> Data for this task
──────
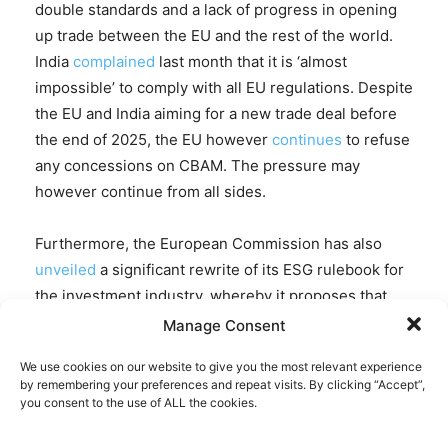
double standards and a lack of progress in opening
up trade between the EU and the rest of the world.
India
complained
last month that it is ‘almost
impossible’ to comply with all EU regulations. Despite
the EU and India aiming for a new trade deal before
the end of 2025, the EU however
continues
to refuse
any concessions on CBAM. The pressure may
however continue from all sides.
Furthermore, the European Commission has also
unveiled
a significant rewrite of its ESG rulebook for
the investment industry, whereby it proposes that
the Sustainable Finance Disclosure Regulation
Manage Consent
(SFDR) will no longer require asset managers to
We use cookies on our website to give you the most relevant experience
report the negative environmental or social impacts
by remembering your preferences and repeat visits. By clicking “Accept”,
of their entire portfolio.
you consent to the use of ALL the cookies.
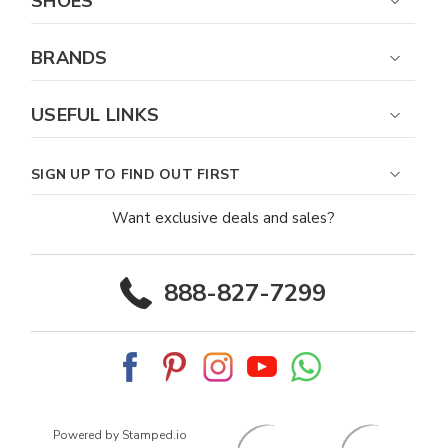
SHOES
BRANDS
USEFUL LINKS
SIGN UP TO FIND OUT FIRST
Want exclusive deals and sales?
888-827-7299
Powered by Stamped.io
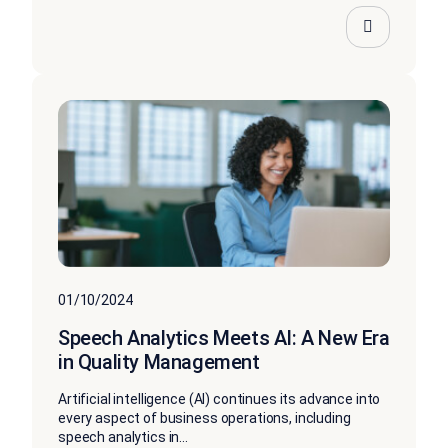
01/10/2024
Speech Analytics Meets AI: A New Era
in Quality Management
Artificial intelligence (AI) continues its advance into
every aspect of business operations, including
speech analytics in...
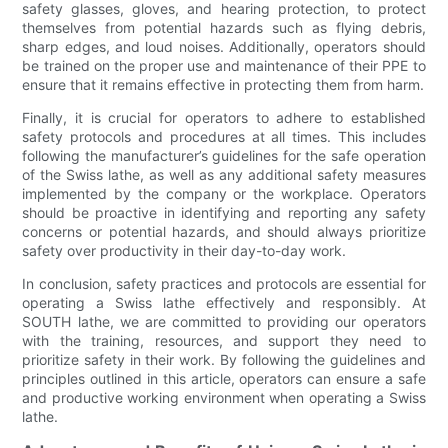
safety glasses, gloves, and hearing protection, to protect
themselves from potential hazards such as flying debris,
sharp edges, and loud noises. Additionally, operators should
be trained on the proper use and maintenance of their PPE to
ensure that it remains effective in protecting them from harm.
Finally, it is crucial for operators to adhere to established
safety protocols and procedures at all times. This includes
following the manufacturer’s guidelines for the safe operation
of the Swiss lathe, as well as any additional safety measures
implemented by the company or the workplace. Operators
should be proactive in identifying and reporting any safety
concerns or potential hazards, and should always prioritize
safety over productivity in their day-to-day work.
In conclusion, safety practices and protocols are essential for
operating a Swiss lathe effectively and responsibly. At
SOUTH lathe, we are committed to providing our operators
with the training, resources, and support they need to
prioritize safety in their work. By following the guidelines and
principles outlined in this article, operators can ensure a safe
and productive working environment when operating a Swiss
lathe.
──────
Everything between and including the line above containing "888-827-7299" and the line containing "concerns or potential" should be reproduced exactly, with pictures excluded.

> Solution for this task
888-827-7299
Powered by Stamped.io
01/10/2024
Speech Analytics Meets AI: A New Era
in Quality Management
Artificial intelligence (AI) continues its advance into
every aspect of business operations, including
speech analytics in...
safety glasses, gloves, and hearing protection, to protect
themselves from potential hazards such as flying debris,
sharp edges, and loud noises. Additionally, operators should
be trained on the proper use and maintenance of their PPE to
ensure that it remains effective in protecting them from harm.
Finally, it is crucial for operators to adhere to established
safety protocols and procedures at all times. This includes
following the manufacturer’s guidelines for the safe operation
of the Swiss lathe, as well as any additional safety measures
implemented by the company or the workplace. Operators
should be proactive in identifying and reporting any safety
concerns or potential hazards, and should always prioritize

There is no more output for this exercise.